▸ BRIEF
Only the words of the entries are wanted, repeated exactly and without images.

▸ SOURCE DATA
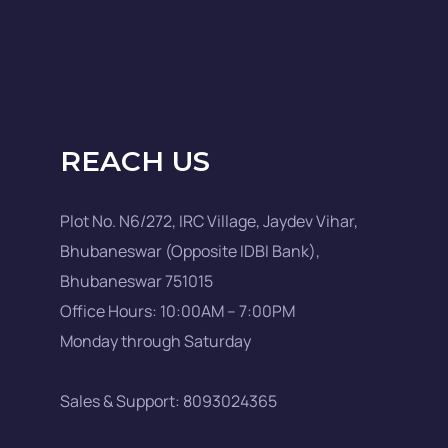
REACH US
Plot No. N6/272, IRC Village, Jaydev Vihar,
Bhubaneswar (Opposite IDBI Bank),
Bhubaneswar 751015
Office Hours: 10:00AM – 7:00PM
Monday through Saturday
Sales & Support: 8093024365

▸ THE COMPLETED TASK
REACH US
Plot No. N6/272, IRC Village, Jaydev Vihar,
Bhubaneswar (Opposite IDBI Bank),
Bhubaneswar 751015
Office Hours: 10:00AM – 7:00PM
Monday through Saturday
Sales & Support: 8093024365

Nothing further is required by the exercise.